Power analysis of post-hoc test was conducted to confirm that the number of participants was appropriate for this experimental design. A post-hoc power test was per-formed using G power; the power was 0.94. Parameter values as flowing were set (statistical test = ANOVA: repeated-measures, within-between interaction, effect size = .25, alpha = .05, total sample size = 40, number of groups = 2, and number of measurements = 3, correlation among repeated measures = .5, nonsphericity correction э = 1).

2.2 Apparatus

HMD, tracker, and haptic device were used for this experiment controlled by Unity 3D on a VR ready PC (Alienware15, Dell, Texas, USA). The HMD (HTC VIVE PRO, HTC, New Taipei, Taiwan; resolution 1440 × 1600 pixels in each screen) was used to display three-dimensional images and head tracking. Five trackers (VIVE Tracker, HTC, New Taipei, Taiwan) were used to track the participant’s body movement for real time reflection to virtual body movements. The three-dimensional image was generated and presented by Xperigrapher [31], platform created with Unity 3D (Unity Technologies, San Francisco, USA). The avatar we used was that of a brown-skinned Latin male.

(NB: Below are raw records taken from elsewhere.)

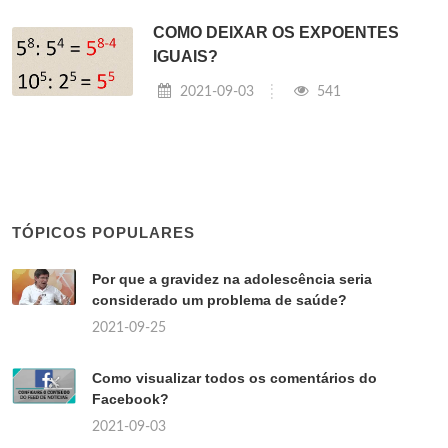
COMO DEIXAR OS EXPOENTES
IGUAIS?
2021-09-03
541
TÓPICOS POPULARES
Por que a gravidez na adolescência seria
considerado um problema de saúde?
2021-09-25
Como visualizar todos os comentários do
Facebook?
2021-09-03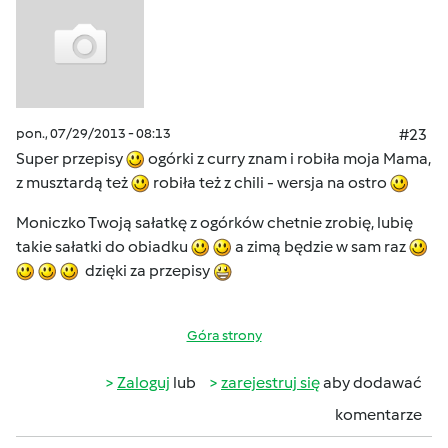
pon., 07/29/2013 - 08:13
#23
Super przepisy
ogórki z curry znam i robiła moja Mama,
z musztardą też
robiła też z chili - wersja na ostro
Moniczko Twoją sałatkę z ogórków chetnie zrobię, lubię
takie sałatki do obiadku
a zimą będzie w sam raz
dzięki za przepisy
Góra strony
Zaloguj
lub
zarejestruj się
aby dodawać
komentarze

A haptic device (310-113, Precision Microdrives, Brixton Road, England) was used to present vibration to the participant’s hand. An analog output device (NI-9264, National Instruments, Texas, USA) was connected to the haptic device and used for transforming digital signals from the computers to an analog signal, transmitted signals to the haptic device. When there was a white ball in contact with an avatar’s right hand in the virtual space, participants received vibration to the right hand from the haptic device (not for the visuo-motor condition, as is mentioned later in this section).

The experimental setup is shown in Fig. 1.

2.3 Procedure

Participants wore the HMD and had five trackers attached to both wrists, both feet, and abdomen, one in each place, and a haptic device was attached to the right hand. Before starting the experiment, adjustment of the virtual body to each participant’s body, equipped with the HMD, trackers, and haptic device, was conducted. The length and thickness of the arms, foot, and torso and posture of the virtual body were automatically adjusted by Final IK (Unity asset), and the orientation of the trackers was manually adjusted. The participants then looked to the virtual body in a first-person perspective, through the virtual mirror, and checked whether the virtual body matched own body in terms of the length and thickness of body parts and posture. If they were not matched, the virtual body was adjusted again.

At the beginning of the trial, the virtual body was presented 2.0 m in front of the participant. The virtual body moved in synchrony with the participant’s body. Two parallel horizontal black lines were presented diagonally forward right of the virtual body; one line (above line) was at a height of 1.3 m and another line (under line) at a height of 1.0 m (Fig. 2). Participants were instructed to look at the virtual body reaching out above the line with their right hand while doing the same.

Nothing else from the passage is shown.